Female: I just wanted to know if the United States signed the convention against torture and they gave certain permission for their [state], was it completely different from the definition that that commission had?
Danner: Was what completely different?
Female: The definition of torture.
Danner: Oh, you mean in the documents as opposed to—
Female: Yes.
Danner: Yes, yes, it was. The definition in the UN documents and in the convention—I should be able to cite it verbatim, but I can’t—it’s something like the imposition, under color of law, of severe pain or mental suffering in order to achieve some end, including the extraction of information. So it’s a fairly broad definition that certainly would include waterboarding.

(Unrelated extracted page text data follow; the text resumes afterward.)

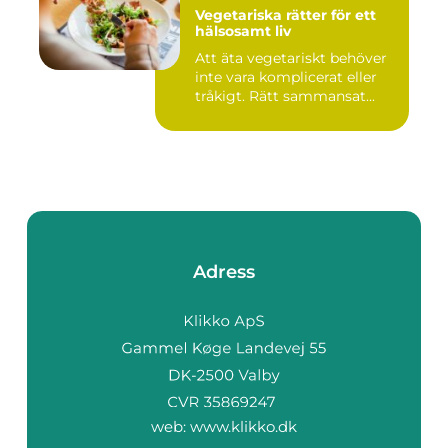
Vegetariska rätter för ett
hälsosamt liv
Att äta vegetariskt behöver
inte vara komplicerat eller
tråkigt. Rätt sammansat...
Adress
web:
www.klikko.dk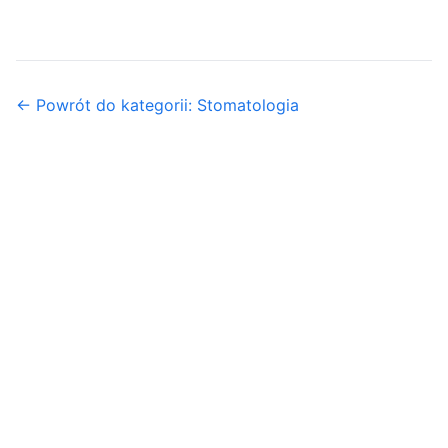
← Powrót do kategorii: Stomatologia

And the definition that was used…I mean, essentially what the lawyers did was they looked at words in the law, for example “severe,” and they said, well, what is severe pain anyway? And they arrived at, I think…I don’t think the analysis survives the laugh test. I think you read and are like, are you kidding me? And in fact, it was eventually, when new lawyers came into office, they withdrew this document. They thought it was embarrassing. But they didn’t change their opinion on waterboarding, for example. They contended still that it was legal.
To go back to your question, the definitions were very different in the two documents. But the Bush Administration lawyers relied on a kind of ambiguity in the language. Other questions?
Dmitri: Thank you very much.
Danner: My pleasure. Thank you for inviting me.